Because of this, the rates for student-parents utilizing the services are reduced.
Rates vary depending on the ages of the children and the frequency in which they need to be at the center, but student rates are, on average, around $10 cheaper than those of faculty, staff and community rates.
The student and faculty and staff families make up around 80 percent of the total population of the center, which has an open-door policy for parents.
Although the children’s center is nestled in the center of a University, almost invisible to the hurried students passing by on their way to class, the staff there takes advantage of its place on campus, according to Scheep.
“It’s wonderful,” Scheep said. “It provides so many opportunities for the children to be part of a community. They have classroom community, and they can branch out to the center-wide community they’re a part of – we do collaborations between classrooms and things – and beyond that we have all these wonderful resources in the campus community that we utilize.”
The center has built many partnerships across campus including working with the gymnastics program, Intensive English Institute, undergraduate research projects, America Reads volunteers, Spanish classes for volunteer hours and most intensively with the College of Education.
“[Being on campus] provides for a lot of different opportunities that we wouldn’t have had otherwise,” Scheep said. “We love partnering with all the different groups and ultimately providing unique experiences for our children.”
The College of Education uses the center as a “laboratory school” or a place where student studying to become teachers can apply what they’ve learned through their college career.
“It’s very beneficial for us to have teaching assistants who have specific training in the area of early childhood,” Scheep said. “It’s a huge benefit to have them working here with our children.”
Specifically in the Early Childhood and Development program, when the students complete their certification they are able to teach regular and special education from birth to age eight. This program includes a number of field experiences they must go complete.
The UW-W Children’s Center provides a convenient place for students to get that experience, senior teaching assistant and Early Childhood Education major Maija Whitegon said.
“I liked that it was close so that I could work between classes if I wanted to,” Whitegon said. “I could be getting as much experience as I could while in school.”
The children’s center employs around 70 student teaching assistants, according to Scheep.
The children also go on trips and mini-field trips through different parts of the campus.
“I know when we do walks on campus, all the [university] students like seeing the little kids because they don’t always get that chance,” Whitegon said. “And the kids are always really interested in what’s going on around them; they love it.”
Perhaps the most visual aspect of the center is the outdoor play space located in a fenced-in space between Roseman and the University Center.
A few years ago the play space made a switch from a typical playground to a more natural space, which included built-in hills, a sand area and large, loose pieces of branches and logs. These all serve to ignite imagination.

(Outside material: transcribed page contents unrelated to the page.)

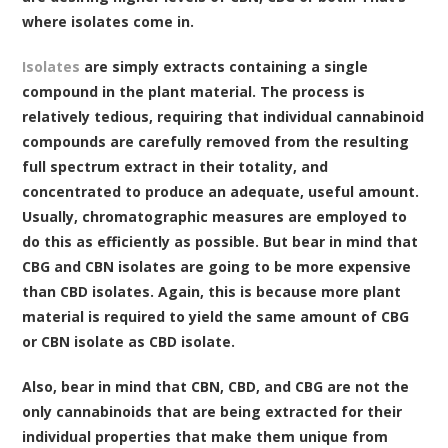
where isolates come in.
Isolates
are simply extracts containing a single
compound in the plant material. The process is
relatively tedious, requiring that individual cannabinoid
compounds are carefully removed from the resulting
full spectrum extract in their totality, and
concentrated to produce an adequate, useful amount.
Usually, chromatographic measures are employed to
do this as efficiently as possible. But bear in mind that
CBG and CBN isolates are going to be more expensive
than CBD isolates. Again, this is because more plant
material is required to yield the same amount of CBG
or CBN isolate as CBD isolate.
Also, bear in mind that CBN, CBD, and CBG are not the
only cannabinoids that are being extracted for their
individual properties that make them unique from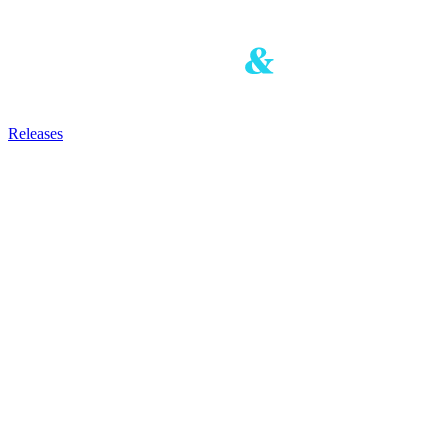
Releases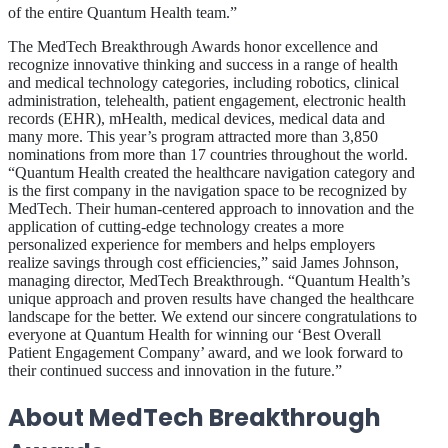
of the entire Quantum Health team.”
The MedTech Breakthrough Awards honor excellence and
recognize innovative thinking and success in a range of health
and medical technology categories, including robotics, clinical
administration, telehealth, patient engagement, electronic health
records (EHR), mHealth, medical devices, medical data and
many more. This year’s program attracted more than 3,850
nominations from more than 17 countries throughout the world.
“Quantum Health created the healthcare navigation category and
is the first company in the navigation space to be recognized by
MedTech. Their human-centered approach to innovation and the
application of cutting-edge technology creates a more
personalized experience for members and helps employers
realize savings through cost efficiencies,” said James Johnson,
managing director, MedTech Breakthrough. “Quantum Health’s
unique approach and proven results have changed the healthcare
landscape for the better. We extend our sincere congratulations to
everyone at Quantum Health for winning our ‘Best Overall
Patient Engagement Company’ award, and we look forward to
their continued success and innovation in the future.”
About MedTech Breakthrough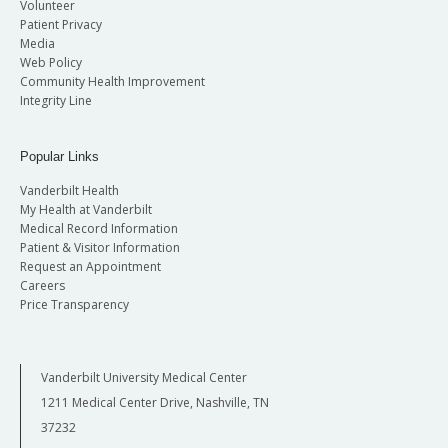
Volunteer
Patient Privacy
Media
Web Policy
Community Health Improvement
Integrity Line
Popular Links
Vanderbilt Health
My Health at Vanderbilt
Medical Record Information
Patient & Visitor Information
Request an Appointment
Careers
Price Transparency
Vanderbilt University Medical Center
1211 Medical Center Drive, Nashville, TN
37232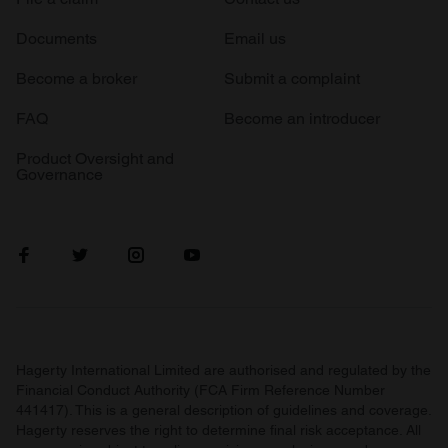
Documents
Email us
Become a broker
Submit a complaint
FAQ
Become an introducer
Product Oversight and
Governance
Hagerty International Limited are authorised and regulated by the
Financial Conduct Authority (FCA Firm Reference Number
441417). This is a general description of guidelines and coverage.
Hagerty reserves the right to determine final risk acceptance. All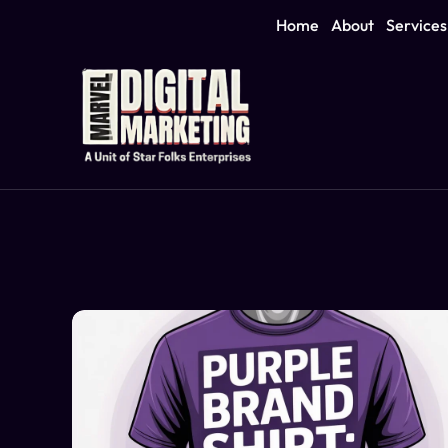
Home
About
Services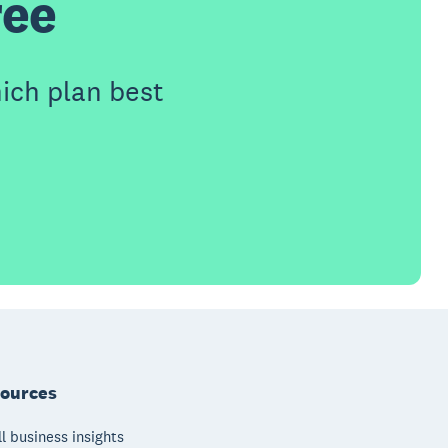
ree
ich plan best
ources
l business insights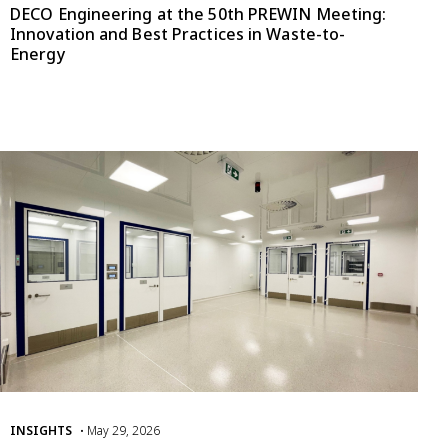
DECO Engineering at the 50th PREWIN Meeting:
Innovation and Best Practices in Waste-to-
Energy
INSIGHTS
• May 29, 2026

“There was a big shift in our thinking of the outdoor space,” Scheep said. “Before it was more of a playground atmosphere – what you might think of as traditional recess – but what we know about very young children is that the outdoor space in nature provides almost like another classroom for those children. That was the shift, to take down the old playground equipment and create a more natural space.”
The outdoor time is an important part of the learning process, according to Scheep.
“We strongly believe their play is their work, and they’re learning through play,” Scheep said. “We are very much a play-based center.”
Scheep said that the center is “always looking for extra hands.” Students interested in volunteering can fill out an application at www.uww.edu/childrenscenter/electronic-application.
Volunteers must participate in a training program prior to starting in the classrooms, but there are different levels of volunteers/visitors.
The minimum level is putting in less than 15 hours total and doesn’t participate in the full training, with little interaction with the children and are not counted in the mandatory teacher to children ratio.
The next level of volunteers must participate in all the same training that teaching assistants do and are counted in the ratio.
The ratio is according to the National Association of Young Children (NAYEC) standard, which states that infants and toddlers have a maximum group size of eight children, with one teacher for every three children. As the children get older there are more children per teacher allowed.
Achieving the NAYEC standard is more difficult than state licensing because ratios of teachers to children must be lower and teachers must have a higher education level.
Scheep said they always follow this standard, and many times have more staff than that requirement.
The center has been accredited by NAYEC since 1991, is licensed by the Department of Children and Families Division of Early Care, the Education Bureau of Early Care and Regulation and is a five star program under Young Star, according to the Children’s Center website.